──────── DATA EXCERPTS
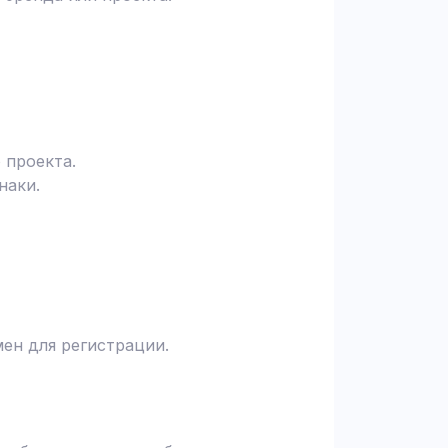
 проекта.
наки.
ен для регистрации.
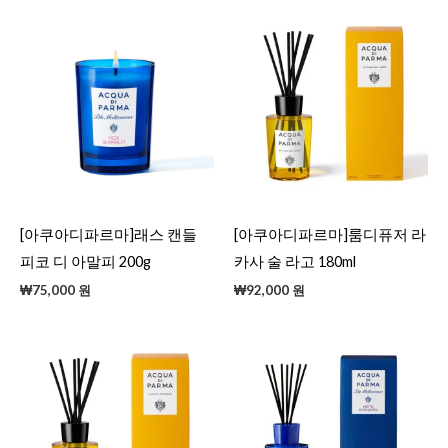
[아쿠아디파르마]래스 캔들
[아쿠아디파르마]룸디퓨저 라
피코 디 아말피 200g
카사 술 라고 180ml
₩
75,000
원
₩
92,000
원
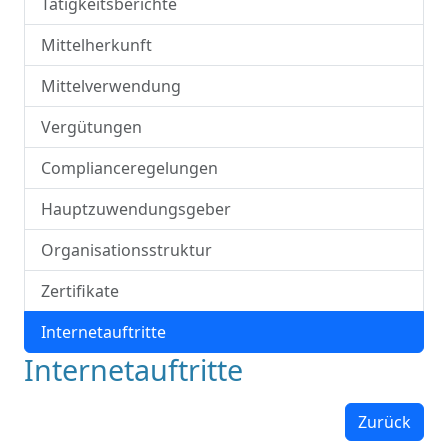
Tätigkeitsberichte
Mittelherkunft
Mittelverwendung
Vergütungen
Complianceregelungen
Hauptzuwendungsgeber
Organisationsstruktur
Zertifikate
Internetauftritte
Internetauftritte
Zurück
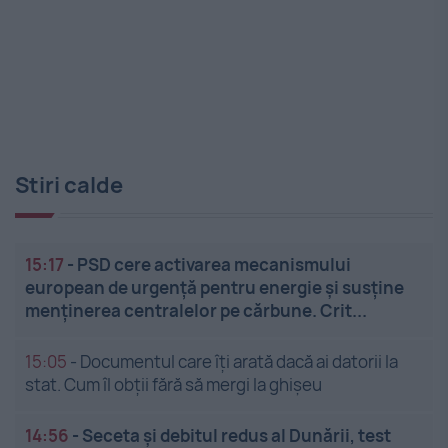
Stiri calde
15:17
-
PSD cere activarea mecanismului
european de urgență pentru energie și susține
menținerea centralelor pe cărbune. Crit...
15:05
-
Documentul care îți arată dacă ai datorii la
stat. Cum îl obții fără să mergi la ghișeu
14:56
-
Seceta și debitul redus al Dunării, test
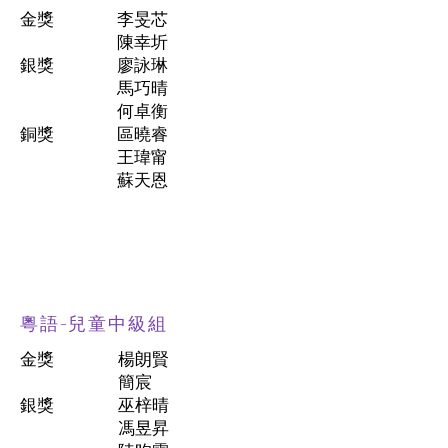
金獎
李旻芯
陳幸圻
銀獎
廖詠琳
馬巧晴
何卓衡
銅獎
區曉睿
王瑋甯
蘇天恩
粵語-兒童中級組
金獎
楊朗賢
簡宸
銀獎
巫梓晴
馮昱昇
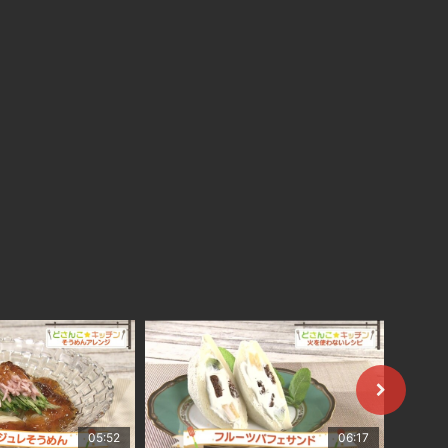
05:52
06:17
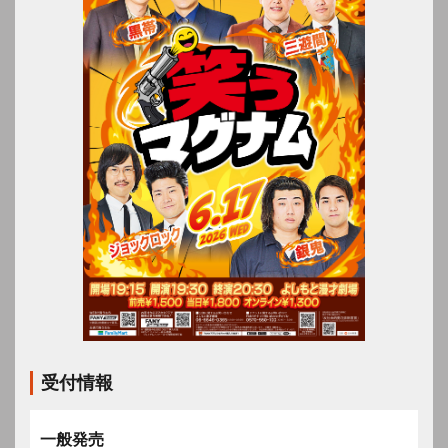
受付情報
一般発売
────────────────
== TASK PROMPT ==
Your reply should hold only the records, duplicated exactly, without any image.

== TASK SOLUTION ==
 проекта.
наки.
ен для регистрации.
[아쿠아디파르마]래스 캔들
[아쿠아디파르마]룸디퓨저 라
피코 디 아말피 200g
카사 술 라고 180ml
₩
75,000
원
₩
92,000
원
Tätigkeitsberichte
Mittelherkunft
Mittelverwendung
Vergütungen
Complianceregelungen
Hauptzuwendungsgeber
Organisationsstruktur
Zertifikate
Internetauftritte
Internetauftritte
Zurück
Stiri calde
15:17
-
PSD cere activarea mecanismului
european de urgență pentru energie și susține
menținerea centralelor pe cărbune. Crit...
15:05
-
Documentul care îți arată dacă ai datorii la
stat. Cum îl obții fără să mergi la ghișeu
14:56
-
Seceta și debitul redus al Dunării, test
金獎
李旻芯
陳幸圻
銀獎
廖詠琳
馬巧晴
何卓衡
銅獎
區曉睿
王瑋甯
蘇天恩
粵語-兒童中級組
金獎
楊朗賢
簡宸
銀獎
巫梓晴
馮昱昇
05:52
06:17
受付情報
一般発売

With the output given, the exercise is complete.